Recensione di Sworn: un roguelite che delude le aspettative
Con l’uscita di un titolo che ha ridefinito il genere nel 2019, lo spazio roguelite ha visto emergere una nuova prospettiva narrativa e di gameplay. Sworn, sviluppato da Windwalk Games e pubblicato da Team17, si colloca in questa onda proponendo una cornice ispirata al mito arturiano, accompagnata da una narrazione più cupa e da un tono più sobrio. Il risultato è una esperienza che coniuga progressione, combattimento tattico e un’atmosfera gravosa, mantenendo una linearità di fondo pur offrendo significativi sbocchi di gioco.
sworn: roguelite arturiano e ritmo diverso
ambientazione e narrazione
sworn si appoggia al racconto arturiano come cornice tematica principale, tra Re Artù e Merlino, in un contesto medievale segnato da poteri alterati e da una governance corrosa. Il tono generale è più grave e meno ironico rispetto ad altri esempi del genere, con una svolta narrativa che privilegia la tensione e la resistenza piuttosto che l’epica eroica.
tempo di gioco e stile di combattimento
Il ritmo è più contenuto e riflessivo, con una gestione del tempo che conferisce peso a ogni attacco, schivata o abilità. Ogni azione occupa una finestra di opportunità più ampia, richiedendo al giocatore di anticipare le mosse dei nemici e di muoversi con prudenza. Questo approccio contrasta con la dinamicità immediata tipica di altre opere del genere, offrendo un combat system più misurato e ragionato.

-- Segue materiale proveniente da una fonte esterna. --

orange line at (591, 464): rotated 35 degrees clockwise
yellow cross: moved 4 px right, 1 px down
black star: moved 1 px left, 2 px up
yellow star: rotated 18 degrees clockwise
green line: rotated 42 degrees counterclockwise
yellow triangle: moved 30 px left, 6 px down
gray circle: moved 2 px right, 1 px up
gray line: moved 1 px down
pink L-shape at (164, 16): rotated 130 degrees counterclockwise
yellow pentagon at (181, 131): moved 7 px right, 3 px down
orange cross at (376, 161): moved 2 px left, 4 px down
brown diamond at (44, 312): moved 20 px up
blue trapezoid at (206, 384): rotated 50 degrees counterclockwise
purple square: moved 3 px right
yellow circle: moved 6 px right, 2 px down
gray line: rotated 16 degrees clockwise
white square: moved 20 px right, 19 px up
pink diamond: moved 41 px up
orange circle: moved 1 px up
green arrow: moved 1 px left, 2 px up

loop di gioco e progressione
Il ciclo di base prevede l’esplorazione di stanze, l’eliminazione dei nemici e l’ottenimento di potenziamenti associati all’arma, con una scelta tra due varianti prima di procedere verso il boss di zona. Non mancano elementi tipici della progressione meta persistente, ma la sensazione di novità sistemica risulta meno marcata, rendendo l’esperienza complessiva piuttosto prevedibile in alcuni passaggi.

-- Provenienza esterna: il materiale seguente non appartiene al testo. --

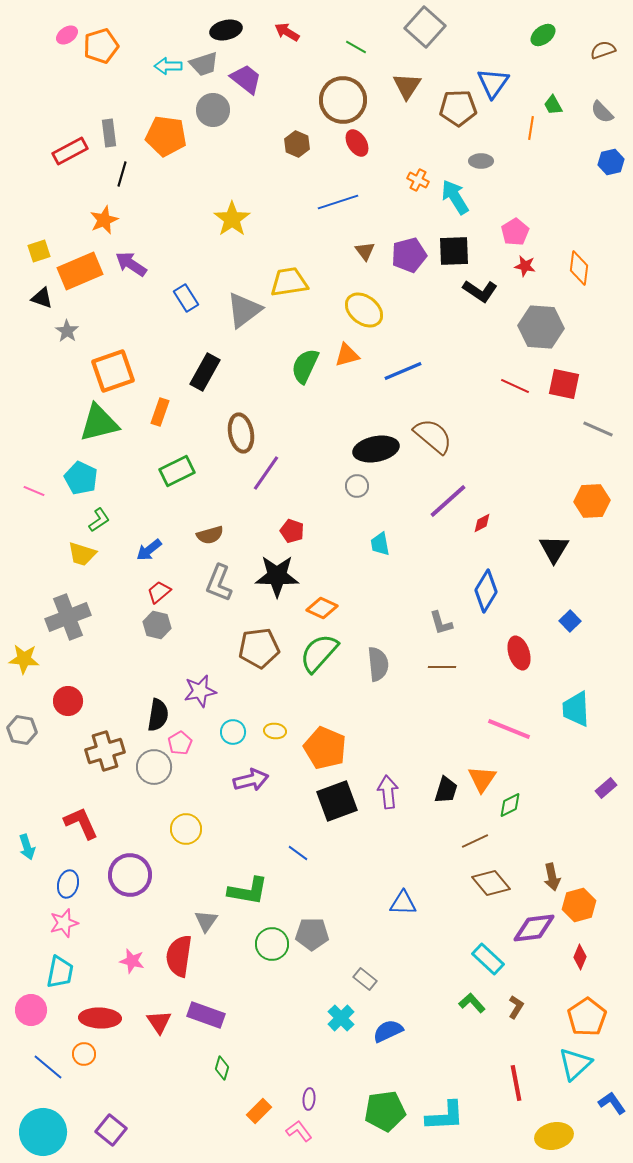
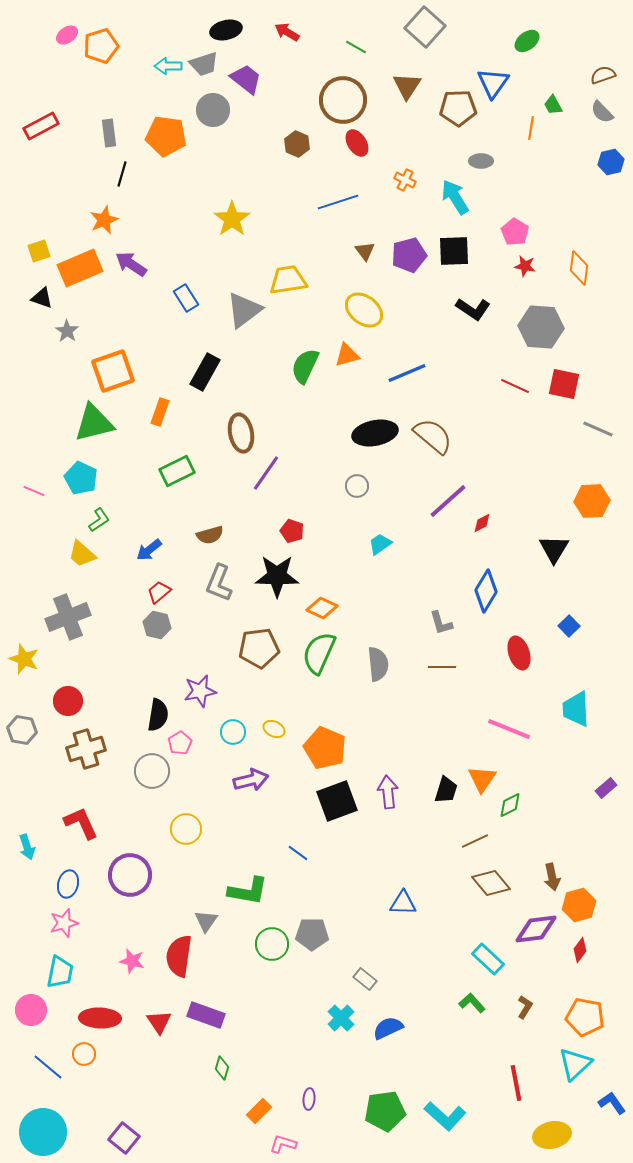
green ellipse at (543, 35): moved 16 px left, 6 px down
brown semicircle at (603, 50): moved 25 px down
red rectangle at (70, 151): moved 29 px left, 25 px up
orange cross at (418, 180): moved 13 px left
pink pentagon at (515, 232): rotated 8 degrees counterclockwise
orange rectangle at (80, 271): moved 3 px up
yellow trapezoid at (289, 282): moved 1 px left, 2 px up
black L-shape at (480, 291): moved 7 px left, 18 px down
blue line at (403, 371): moved 4 px right, 2 px down
green triangle at (99, 423): moved 5 px left
black ellipse at (376, 449): moved 1 px left, 16 px up
cyan trapezoid at (380, 544): rotated 65 degrees clockwise
yellow trapezoid at (82, 554): rotated 24 degrees clockwise
blue square at (570, 621): moved 1 px left, 5 px down
green semicircle at (319, 653): rotated 18 degrees counterclockwise
yellow star at (24, 659): rotated 16 degrees clockwise
yellow ellipse at (275, 731): moved 1 px left, 2 px up; rotated 20 degrees clockwise
brown cross at (105, 751): moved 19 px left, 2 px up
gray circle at (154, 767): moved 2 px left, 4 px down
purple diamond at (534, 928): moved 2 px right, 1 px down
red diamond at (580, 957): moved 7 px up; rotated 15 degrees clockwise
brown L-shape at (516, 1007): moved 9 px right
orange pentagon at (587, 1017): moved 2 px left; rotated 27 degrees counterclockwise
blue semicircle at (388, 1031): moved 3 px up
cyan L-shape at (445, 1116): rotated 45 degrees clockwise
purple square at (111, 1130): moved 13 px right, 8 px down
pink L-shape at (299, 1131): moved 16 px left, 13 px down; rotated 36 degrees counterclockwise
yellow ellipse at (554, 1136): moved 2 px left, 1 px up
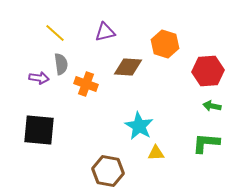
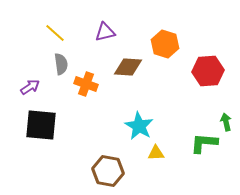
purple arrow: moved 9 px left, 9 px down; rotated 42 degrees counterclockwise
green arrow: moved 14 px right, 16 px down; rotated 66 degrees clockwise
black square: moved 2 px right, 5 px up
green L-shape: moved 2 px left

scelte di classe e dinamiche cooperative
Le classi disponibili includono opzioni come cavaliere, spadaccino e maga: differenze funzionali presenti ma non radicali, bilanciate e con un’identità meno marcata rispetto agli armi iconici di altri titoli. Una novità importante è la modalità cooperativa online fino a quattro giocatori, che modifica notevolmente ritmo e approccio agli scontri, introducendo una gestione di classi, posizionamento e sinergia tra abilità.
aspetto tecnico e sonoro
Dal punto di vista visivo, Sworn adotta uno stile in cel shading grezzo ma definito, con linee marcate e texture che contribuiscono a creare un mondo decadente. Le animazioni delineano chiaramente le fasi di combattimento, mentre gli effetti particellari restano funzionali e leggibili anche nelle situazioni più caotiche. Per quanto riguarda le prestazioni, il titolo è stabile su PC, con caricamenti rapidi e una fruizione fluida. L’accompagnamento sonoro sostiene l’atmosfera senza fornire guizzi memorabili, restando nell’alveo di una colonna sonora adeguata ma non memorabile come in altre opere del genere.
valutazione generale
Sworn dimostra una solida padronanza della formula roguelite contemporanea e una coerenza di design che privilegia ritmo, atmosfera e accessibilità. Tuttavia, la scelta creativa di rimanere entro una zona di comfort limita l’emergere di una identità autonoma molto marcata, mantenendo l’esperienza affidabile ma non rivoluzionaria. Si rivolge a chi cerca una roguelite ben concepita, accessibile e tecnicamente curata, con una versione lenta e riflessiva rispetto a modelli più frenetici.
riferimenti e protagonisti
Nel testo emergono riferimenti a figure chiave della tradizione narrativa e a figure creative associate al titolo originale: Merlino, Re Artù e Darren Korb.